Though fisheries in the CPCS are threatened by warm water anomalies, the dominant regional drivers of extreme warm SST anomalies offshore of the major upwelling center at Punta Lavapié on time scales shorter than El Niño events are not well understood. We focused on extreme warm SST anomalies with time scales of 10 days to 6 months. These warm anomalies occurred mostly in austral summer and upwelling season, December through March, and shared a common area of anomalous warming extending ∼2,000 km to the northwest from Punta Lavapié. This anomalous warming could not be fully explained by air‐sea heat flux anomalies, even when allowing for uncertainty in the mixed layer depth. However, the wind stress magnitude was significantly reduced in the area of offshore warming. Further, the vertical Ekman pumping velocities estimated from satellite observations of wind stress curl were significantly reduced or even reversed in sign during the warming events. These observations, combined with approximations of the remaining terms in the offshore ocean surface mixed layer heat budget, imply that reduced entrainment of cold water at the base of the mixed layer and mixed‐layer shoaling are the most plausible drivers of the offshore anomalous warming. The implied mixed‐layer shoaling could be partly due to the change in sign of wind stress curl offshore of the upwelling zone, which indicates a switch from Ekman pumping to Ekman suction during the anomalous warming. In contrast, within ∼100 km of the coast, where isotherms normally outcrop during upwelling, the satellite observations indicate a reduction in the typical Ekman suction, suggesting reduced curl‐driven upwelling could play a role in the anomalous warming. This complex spatial pattern of wind stress curl anomalies, and the substantial size of the anomalies, suggests Ekman pumping anomalies play an underappreciated role in modulating extreme warm water anomalies along and offshore of the CPCS.

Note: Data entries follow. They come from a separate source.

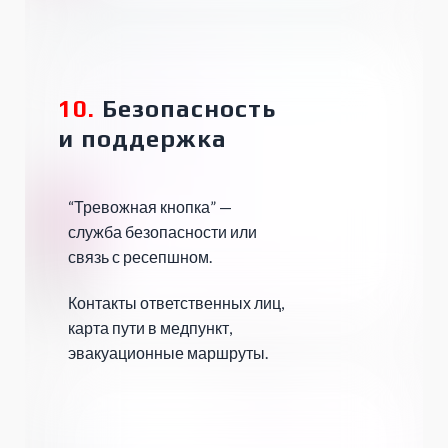
10.
Безопасность
и поддержка
“Тревожная кнопка” —
служба безопасности или
связь с ресепшном.
Контакты ответственных лиц,
карта пути в медпункт,
эвакуационные маршруты.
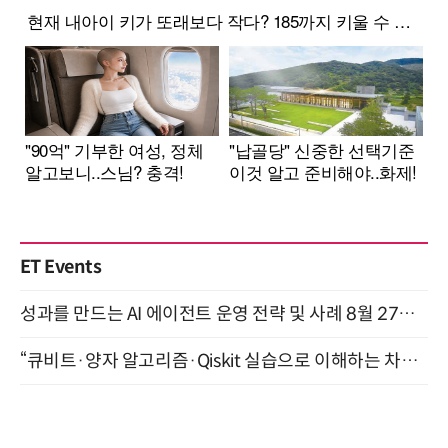
ET Events
성과를 만드는 AI 에이전트 운영 전략 및 사례 8월 27일 개최
“큐비트·양자 알고리즘·Qiskit 실습으로 이해하는 차세대 컴퓨팅” (8/28)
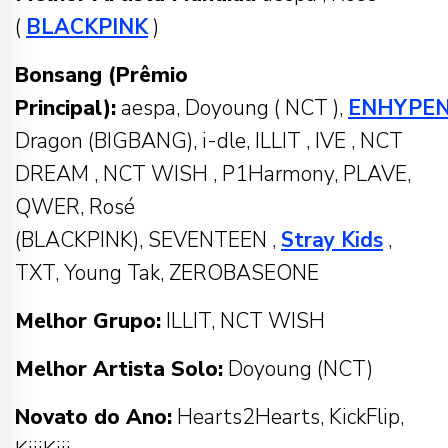
(
BLACKPINK
)
Bonsang (Prêmio
Principal):
aespa, Doyoung ( NCT ),
ENHYPE
Dragon (BIGBANG), i-dle, ILLIT , IVE , NCT
DREAM , NCT WISH , P1Harmony, PLAVE,
QWER, Rosé
(BLACKPINK), SEVENTEEN ,
Stray Kids
,
TXT, Young Tak, ZEROBASEONE
Melhor Grupo:
ILLIT, NCT WISH
Melhor Artista Solo:
Doyoung (NCT)
Novato do Ano:
Hearts2Hearts, KickFlip,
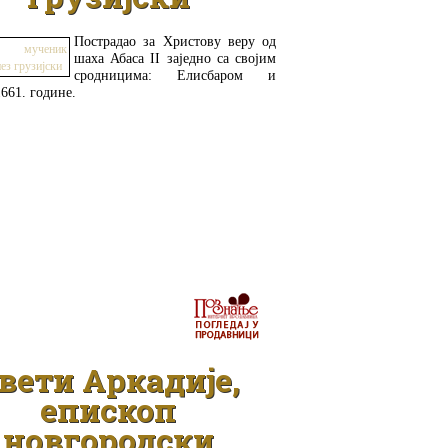
Пострадао за Христову веру од
шаха Абаса II заједно са својим
сродницима: Елисбаром и
661. године.
ДЕТАЉНИЈЕ
вети Аркадије,
епископ
новгородски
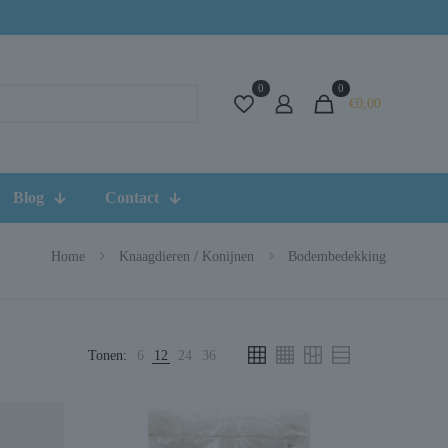
0
0
€0,00
Blog
Contact
Home
Knaagdieren / Konijnen
Bodembedekking
Tonen:
6
12
24
36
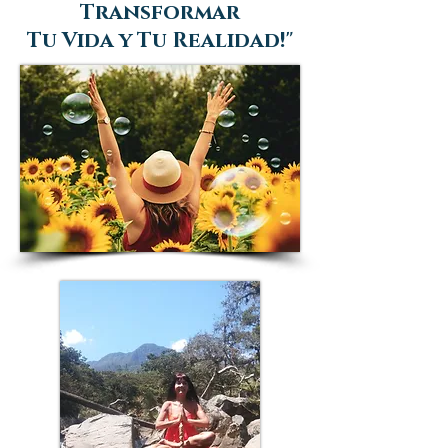
Transformar
Tu Vida y Tu Realidad!"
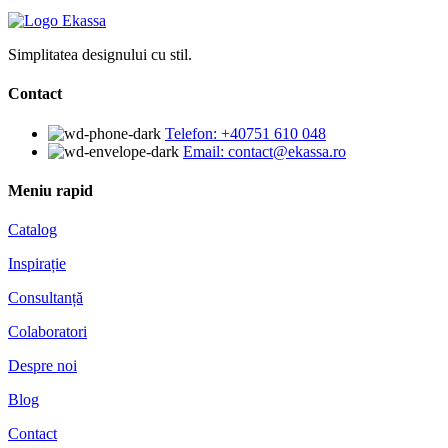
Simplitatea designului cu stil.
Contact
Telefon: +40751 610 048
Email: contact@ekassa.ro
Meniu rapid
Catalog
Inspirație
Consultanță
Colaboratori
Despre noi
Blog
Contact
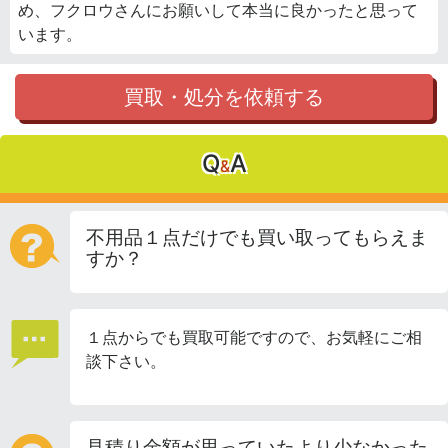
め、フクロウさんにお願いして本当に良かったと思って
います。
買取・処分を依頼する
Q
A
&
不用品１点だけでも買い取ってもらえま
すか？
１点からでも買取可能ですので、お気軽にご相
談下さい。
見積り金額が思っていたより少なかった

The impact of the wind stress and wind stress curl anomalies on SST could be better quantified in future if subsurface data with increased resolution becomes available. Improving the spatial and temporal resolution of observations of ocean surface MLD would help quantify the relative importance of the drivers of anomalous warming that lead to extreme warm SST anomalies. Interesting questions raised by our study that could be addressed as more high spatial and temporal resolution subsurface data become available are (a) is mixed‐layer shoaling consistently observed over the entire area of warming during these warming events? and (b) what is the relative importance of reduced wind stress (entrainment) and reduced wind stress curl (Ekman pumping) in allowing any observed mixed‐layer shoaling?

The tendency of extreme warm events in the CPCS to occur in austral summer (Figure 4) is reminiscent of the anomalous warming events in the CCS that are associated with boreal summer wind relaxations (Section 1.2). The anomalies in wind stress magnitude associated with warming events in the CPCS have a dipole structure (Figure 9), as do the analogous wind relaxation events in the CCS (Section 1.2). The wind stress curl anomalies during the warming events are also qualitatively similar in the CPCS and CCS, with reduced curl‐driven upwelling along the coast and reduced curl‐driven downwelling offshore (Figure 10 and Flynn et al. (2017), their Figures 12 and 13). These similarities in the temporal and spatial patterns of warm SSTs and associated wind stress and wind stress curl anomalies in the two EBUS in the eastern Pacific Ocean, that is, the CPCS and CCS, suggest similar analyses would be fruitful in other EBUS, including the Benguela and Canary/Iberian Current Systems, and could lead to better understanding of anomalously warm events in those systems. Fisheries management in EBUS globally would benefit from improved understanding of the drivers of high SST anomalies other than ENSO, since future anomaly distributions may shift toward current extremes (Field et al., 2012).